Farah, who made history as the seventh man to complete an Olympic long-distance double, slapped his head after crossing the finish line before striking his trademark "Mobot" victory pose as the Olympic Stadium erupted in delight.
Dedicating his twin gold medals to his unborn twin daughters, he said: "It's a dream and everything has worked out well. The crowd were amazing, they made an unbelievable noise."
After receiving his medal Farah posed with sprinter Usain Bolt, who earlier secured his third gold of the Games as the Jamaican team set a new world record in the 4x100 metres relay. To the delight of the 80,000-strong crowd, the world's fastest man gave photographers his version of the Mobot, while the British sportsman mimicked the Jamaican's "Lightning Bolt" victory pose, with his left arm pointing skyward.

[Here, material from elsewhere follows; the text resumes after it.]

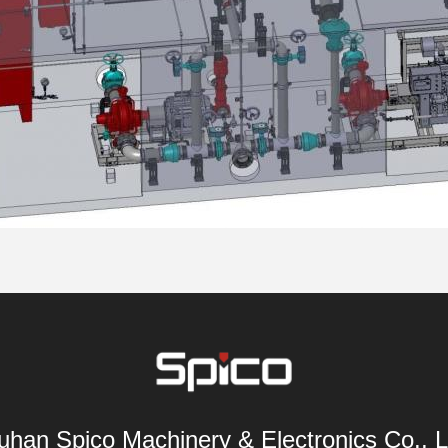
han Spico Machinery & Electronics Co., L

At the Aquatics Centre 18-year-old Daley said he was "over the moon" at taking bronze in the 10m men's platform dive. But the Team GB poster boy, who has grown up in the public eye since winning a national competition aged 10, said he wished his father Rob, who died of brain cancer last year, had lived to see the moment.
Hull boxer Luke Campbell, 24, put another notch on Britain's gold tally after out-pointing Irish traveller John Joe Nevin in the 56kg bantamweight competition. Campbell burst into tears as 10,000 ecstatic fans at the ExCeL arena chanted his name following the stunning victory.
Britain's best medal haul for 104 years - which now stands at 28 gold, 15 silver and 19 bronze - was boosted further as canoeist Ed McKeever, dubbed the "Usain Bolt of the water", stormed to victory in the 200m kayak sprint earlier in the day. Team GB will be looking to add further medals to their impressive tally as Welshman Fred Evans and Anthony Joshua, from London, box for gold in their respective weight divisions as London 2012 enters the home straight.
The Olympics will climax with the closing ceremony later tonight with Games organiser Lord Coe urging the nation to "party, party, party" when the musical extravaganza gets under way.